» EXERCISE PROMPT: Read through the listing below and copy each line in which the word "higher" occurs.

» RECORDS SHOWN:
***

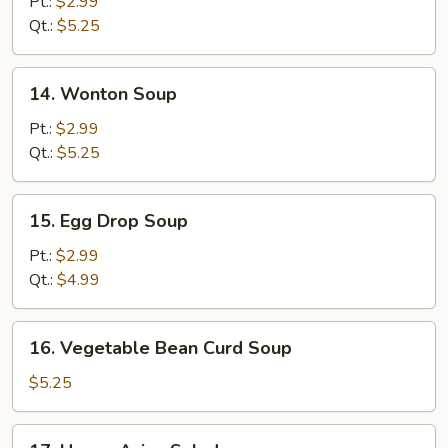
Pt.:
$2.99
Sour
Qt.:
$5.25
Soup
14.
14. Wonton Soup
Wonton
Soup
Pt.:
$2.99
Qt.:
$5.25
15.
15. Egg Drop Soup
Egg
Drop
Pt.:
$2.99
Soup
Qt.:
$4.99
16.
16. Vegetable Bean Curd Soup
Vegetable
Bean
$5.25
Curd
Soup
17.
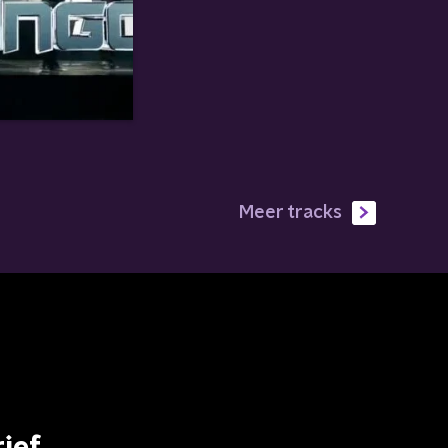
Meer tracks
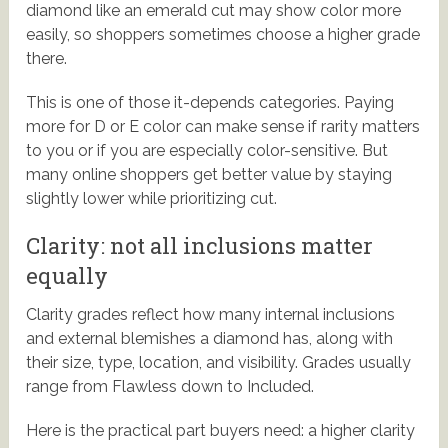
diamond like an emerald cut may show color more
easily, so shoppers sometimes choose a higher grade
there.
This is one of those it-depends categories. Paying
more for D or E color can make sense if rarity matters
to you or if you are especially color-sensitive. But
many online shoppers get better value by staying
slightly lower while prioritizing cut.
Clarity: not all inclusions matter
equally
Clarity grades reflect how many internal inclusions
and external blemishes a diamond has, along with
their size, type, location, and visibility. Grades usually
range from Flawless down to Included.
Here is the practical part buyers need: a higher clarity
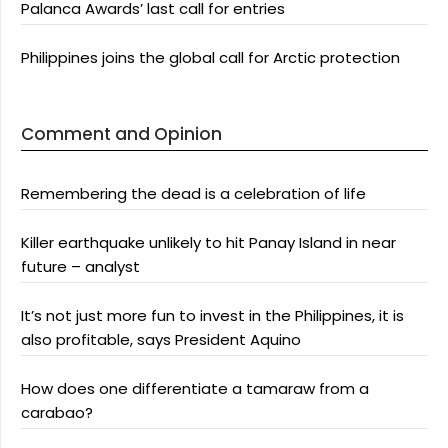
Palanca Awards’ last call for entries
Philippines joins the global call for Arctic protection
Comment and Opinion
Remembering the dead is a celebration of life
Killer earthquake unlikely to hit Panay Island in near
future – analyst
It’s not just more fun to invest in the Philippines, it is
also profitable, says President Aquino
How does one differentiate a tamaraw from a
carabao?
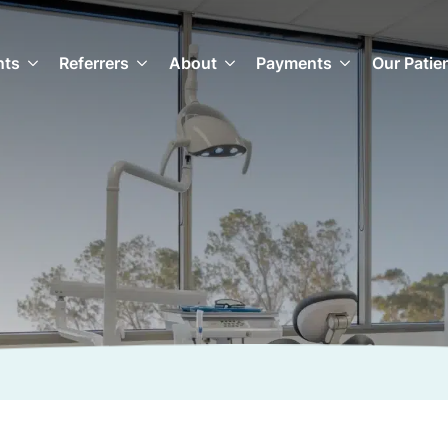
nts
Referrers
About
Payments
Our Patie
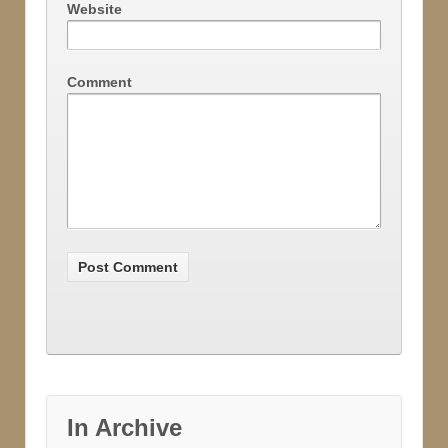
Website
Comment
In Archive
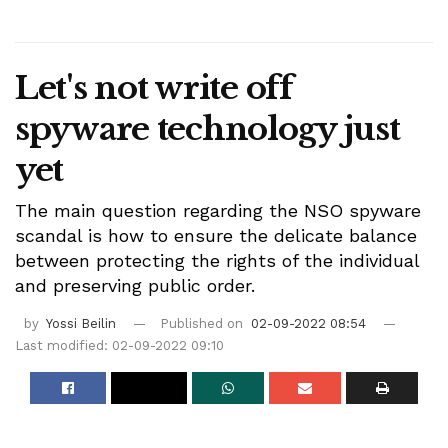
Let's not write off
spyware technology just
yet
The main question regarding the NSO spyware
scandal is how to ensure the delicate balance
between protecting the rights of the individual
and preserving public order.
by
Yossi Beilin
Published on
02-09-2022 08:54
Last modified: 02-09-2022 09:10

***

» WRITTEN SOLUTION:
easily, so shoppers sometimes choose a higher grade
Here is the practical part buyers need: a higher clarity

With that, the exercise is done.